Cu interlayer was used to bond Mg AZ31 together. It was noticed that the concentration of Cu and the formation of intermetallic compound Mg2Cu at the joint decreased with increasing bonding time. The optimum bonding time suggested by this study to produce the highest strength of 70.2 MPa was reported to be 30 min [14]. From the scientific literature on TLP bonding of Mg AZ31, it was concluded that one of the major factors that deteriorates the joint strength and the optimized joint is the formation of the IMC compounds at the interface. Nevertheless, using the Cu interlayer, in particular, indicates that the content of intermetallic compounds such as Mg2Cu were reduced when bonding time increased. Cu coatings with Sn interlayer were successfully used to join Mg AZ31 to Ti-6Al-4V dissimilar alloys [15]. This study found that at the Mg side, the Mg2Cu was formed where the Sn was diffused away into the Mg and Ti base materials, which was reflected as a diffusion zone by electron probe micro-analysis (EPMA). It was interesting to find that no IMCs were formed at the joint based on Sn-Cu or based on Mg-Sn.
This research study applied Cu coatings to bond AZ31 together in the first approach. In the second approach, a combination of Cu coatings and Sn interlayer were used. The aim of this study is to investigate the effect of combined hybrid Cu coatings with Sn interlayer on the joining of Mg AZ31 and to investigate the formation of IMCs within/at the joint region/interface. Although Cu interlayer was used to bond AZ31 together and a combination of Cu coatings and Sn interlayer was used to bond AZ31 with dissimilar alloy, it was worthwhile to perform a comparable study to investigate if the presence of Sn can improve the joint quality.

2. Experimental Procedure

Magnesium alloy Mg-AZ31 in the form of a cylindrical rod with a diameter of 10 mm was sliced in pieces, where each piece had a thickness of 5 mm. The surfaces of each piece were ground in silicon carbide paper (SiC) down to 1000 grit (1000 particles per square inch) finish to have a uniform surface roughness and mirror-like surface finish. The surfaces were then cleaned by ethanol, flushed with water, dried, and kept in desiccators to be transformed to the coating unit. This research project includes two steps: first vacuum coatings, and followed by TLP bonding.

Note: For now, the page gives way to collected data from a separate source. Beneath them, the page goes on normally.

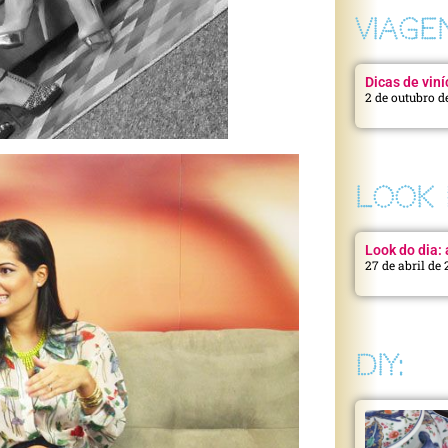
VIAGE
Dicas de viní
2 de outubro d
LOOK 
Look do dia: a
27 de abril de
DIY: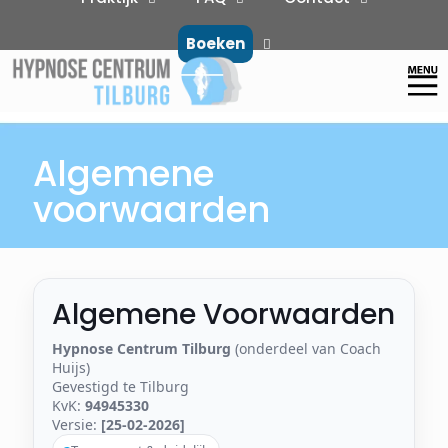
Boeken
Algemene
voorwaarden
Algemene Voorwaarden
Hypnose Centrum Tilburg
(onderdeel van Coach
Huijs)
Gevestigd te Tilburg
KvK:
94945330
Versie:
[25-02-2026]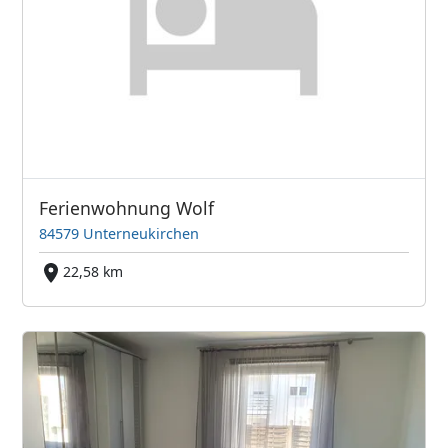
Ferienwohnung Wolf
84579 Unterneukirchen
22,58 km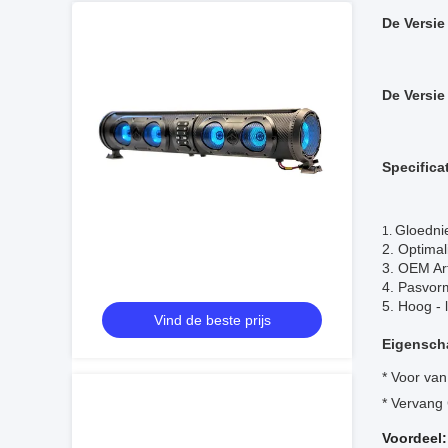
De Versie
De Versie
Specifica
Gloedni
1.
2. Optimal
3. OEM Ar
4. Pasvor
5. Hoog - 
Vind de beste prijs
Eigensch
* Voor va
* Vervang
Voordeel: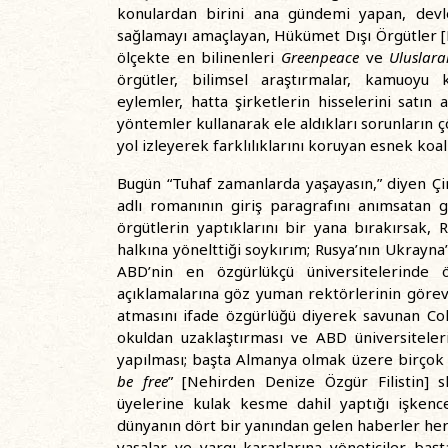
konulardan birini ana gündemi yapan, devle
sağlamayı amaçlayan, Hükümet Dışı Örgütler [N
ölçekte en bilinenleri
Greenpeace
ve
Uluslara
örgütler, bilimsel araştırmalar, kamuoyu k
eylemler, hatta şirketlerin hisselerini satın 
yöntemler kullanarak ele aldıkları sorunların ç
yol izleyerek farklılıklarını koruyan esnek koa
Bugün “Tuhaf zamanlarda yaşayasın,” diyen Çi
adlı romanının giriş paragrafını anımsatan g
örgütlerin yaptıklarını bir yana bırakırsak, Ru
halkına yönelttiği soykırım; Rusya’nın Ukrayna’y
ABD’nin en özgürlükçü üniversitelerinde öğ
açıklamalarına göz yuman rektörlerinin görevd
atmasını ifade özgürlüğü diyerek savunan Colu
okuldan uzaklaştırması ve ABD üniversiteler
yapılması; başta Almanya olmak üzere birçok 
be free
” [Nehirden Denize Özgür Filistin] s
üyelerine kulak kesme dahil yaptığı işkence
dünyanın dört bir yanından gelen haberler her t
yasalar ve yargı kararlarına yöneticiler ba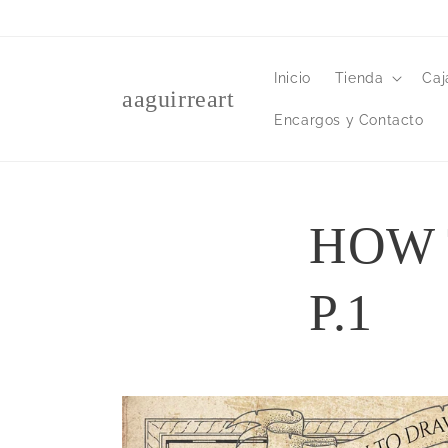
Ir
directamente
al contenido
Inicio
Tienda
Caj
aaguirreart
Encargos y Contacto
HOW T
P.1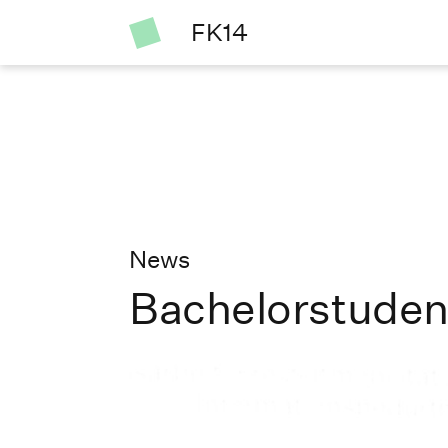
FK14
News
Bachelorstudent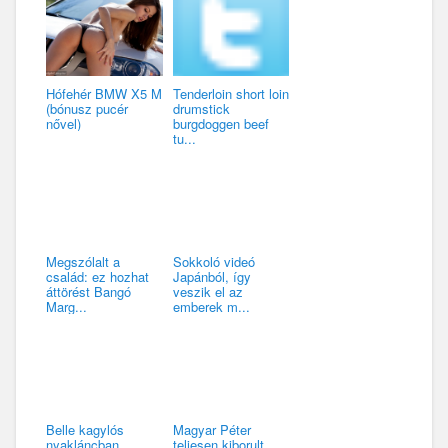
Hófehér BMW X5 M
Tenderloin short loin
(bónusz pucér
drumstick
nővel)
burgdoggen beef
tu...
Megszólalt a
Sokkoló videó
család: ez hozhat
Japánból, így
áttörést Bangó
veszik el az
Marg...
emberek m...
Belle kagylós
Magyar Péter
nyakláncban
teljesen kiborult,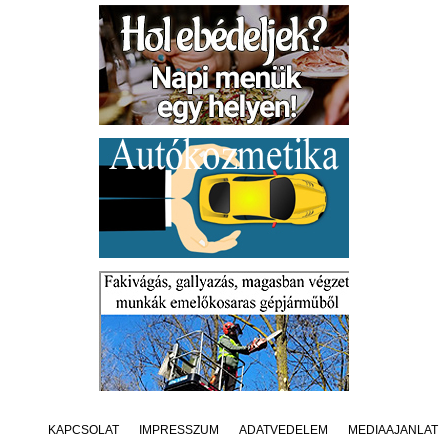
KAPCSOLAT
IMPRESSZUM
ADATVÉDELEM
MÉDIAAJÁNLAT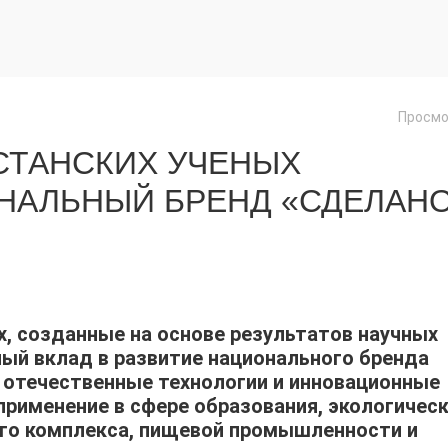
Просмо
СТАНСКИХ УЧЕНЫХ
НАЛЬНЫЙ БРЕНД «СДЕЛАН
х, созданные на основе результатов научных
ный вклад в развитие национального бренда
я отечественные технологии и инновационные
применение в сфере образования, экологичес
го комплекса, пищевой промышленности и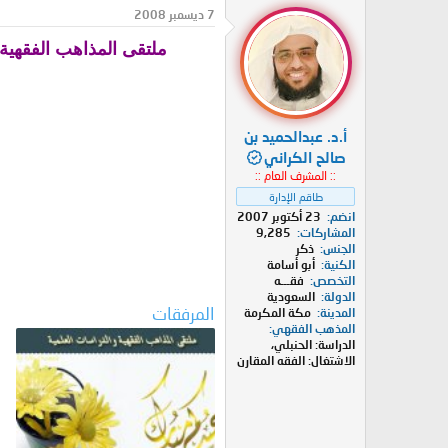
د
ر
7 ديسمبر 2008
ئ
ي
ملتقى المذاهب الفقهية والدراسات ا
ا
خ
ل
ا
م
ل
و
ب
ض
د
أ.د. عبدالحميد بن
و
ء
ع
صالح الكراني
:: المشرف العام ::
طاقم الإدارة
انضم
23 أكتوبر 2007
المشاركات
9,285
الجنس
ذكر
الكنية
أبو أسامة
التخصص
فقـــه
الدولة
السعودية
المرفقات
المدينة
مكة المكرمة
المذهب الفقهي
الدراسة: الحنبلي،
الاشتغال: الفقه المقارن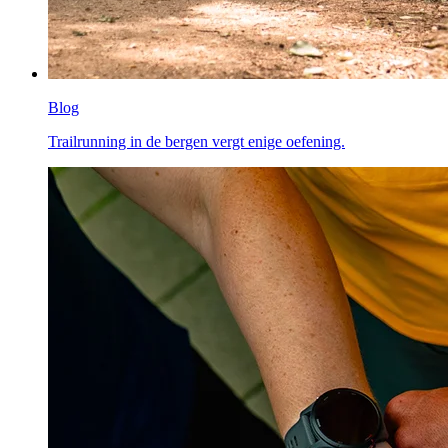
Blog
Trailrunning in de bergen vergt enige oefening.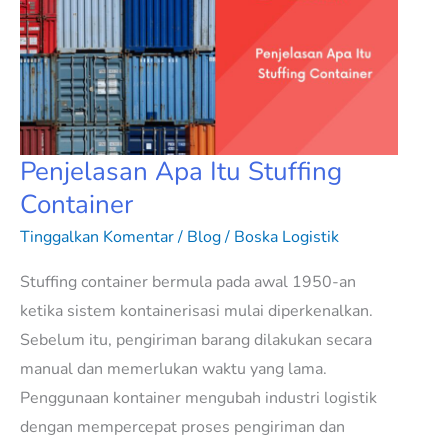
Itu
Stuffing
Container
Penjelasan Apa Itu Stuffing
Container
Tinggalkan Komentar
/
Blog
/
Boska Logistik
Stuffing container bermula pada awal 1950-an
ketika sistem kontainerisasi mulai diperkenalkan.
Sebelum itu, pengiriman barang dilakukan secara
manual dan memerlukan waktu yang lama.
Penggunaan kontainer mengubah industri logistik
dengan mempercepat proses pengiriman dan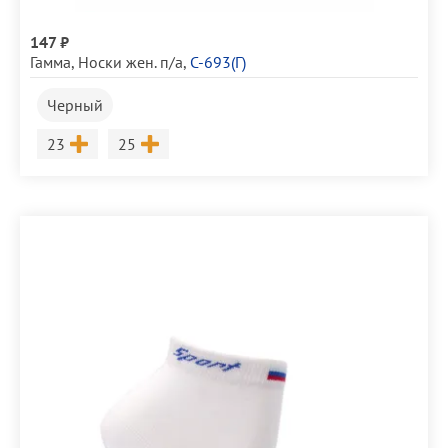
147 ₽
Гамма
,
Носки жен. п/а
,
С-693(Г)
Черный
Размер
Размер
23
25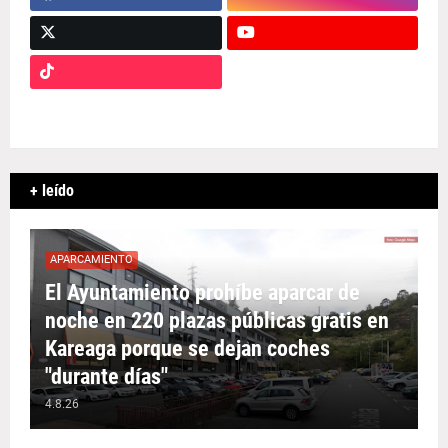
+ leído
APARCAMIENTO
El Ayuntamiento prohíbe aparcar de
noche en 220 plazas públicas gratis en
Kareaga porque se dejan coches
"durante días"
4.8.26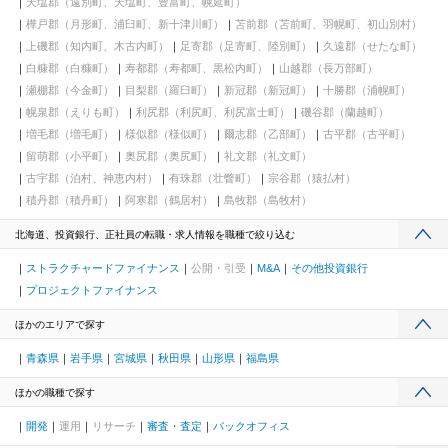
天塩郡（遠別町、天塩町、豊富町、幌延町）
樺戸郡（月形町、浦臼町、新十津川町）
苫前郡（苫前町、羽幌町、初山別村）
上磯郡（知内町、木古内町）
足寄郡（足寄町、陸別町）
久遠郡（せたな町）
白糠郡（白糠町）
寿都郡（寿都町、黒松内町）
山越郡（長万部町）
瀬棚郡（今金町）
目梨郡（羅臼町）
新冠郡（新冠町）
十勝郡（浦幌町）
幌泉郡（えりも町）
利尻郡（利尻町、利尻富士町）
磯谷郡（蘭越町）
増毛郡（増毛町）
様似郡（様似町）
爾志郡（乙部町）
古平郡（古平町）
留萌郡（小平町）
奥尻郡（奥尻町）
礼文郡（礼文町）
古宇郡（泊村、神恵内村）
有珠郡（壮瞥町）
宗谷郡（猿払村）
積丹郡（積丹町）
阿寒郡（鶴居村）
島牧郡（島牧村）
北海道、投資銀行、正社員の転職・求人情報を職種で絞り込む
ストラクチャードファイナンス
公開・引受
M&A
その他投資銀行
プロジェクトファイナンス
ほかのエリアで探す
青森県
岩手県
宮城県
秋田県
山形県
福島県
ほかの職種で探す
開発
運用
リサーチ
審査・査定
バックオフィス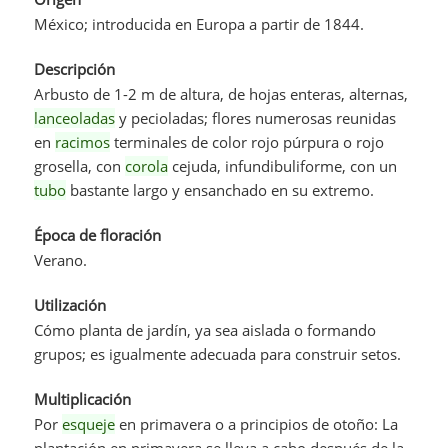
México; introducida en Europa a partir de 1844.
Descripción
Arbusto de 1-2 m de altura, de hojas enteras, alternas,
lanceoladas
y pecioladas; flores numerosas reunidas
en
racimos
terminales de color rojo púrpura o rojo
grosella, con
corola
cejuda, infundibuliforme, con un
tubo
bastante largo y ensanchado en su extremo.
Época de floración
Verano.
Utilización
Cómo planta de jardín, ya sea aislada o formando
grupos; es igualmente adecuada para construir setos.
Multiplicación
Por
esqueje
en primavera o a principios de otoño: La
plantación en primavera se lleva a cabo después de la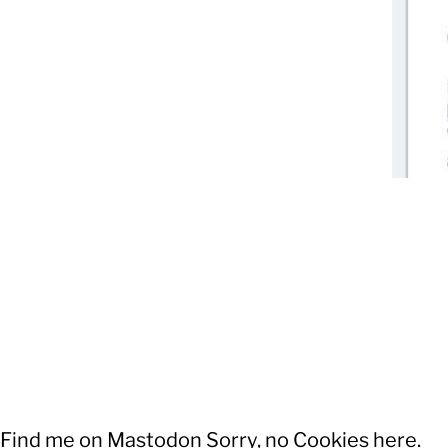
Oliver
Koschmieder
Find me on Mastodon
Sorry, no Cookies here.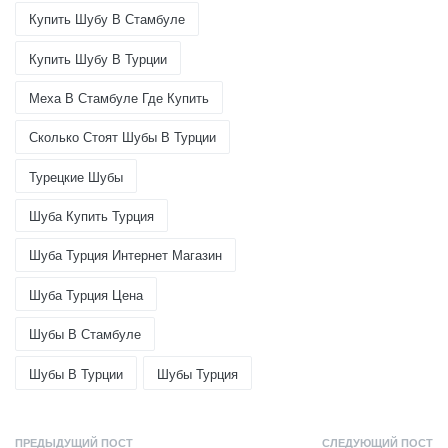
Купить Шубу В Стамбуле
Купить Шубу В Турции
Меха В Стамбуле Где Купить
Сколько Стоят Шубы В Турции
Турецкие Шубы
Шуба Купить Турция
Шуба Турция Интернет Магазин
Шуба Турция Цена
Шубы В Стамбуле
Шубы В Турции
Шубы Турция
ПРЕДЫДУЩИЙ ПОСТ
СЛЕДУЮЩИЙ ПОСТ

2.1. Vacuum Coatings of Mg AZ31 by Copper

A Leybold coating system (model UNIVEX 300) (Leybold GmbH, Bayenthal, Germany) was utilized for Cu vacuum coatings inside the vacuum chamber of the coating unit. Copper foil with purity of 99.99% was placed on the resistive tungsten boat. Since the vacuum system uses a turbo molecular pump (Leybold GmbH, Bayenthal, Germany) (TMP), the vacuum reached a value of 1 × 10−6 mbar in a few minutes. At this level of vacuum, the current through the tungsten boat was increased until 44.7 Amps, at which point the liquid Cu starts to evaporate. A coating thickness of 5 µm on the Mg AZ31 surfaces was produced at a coating time of 30 min.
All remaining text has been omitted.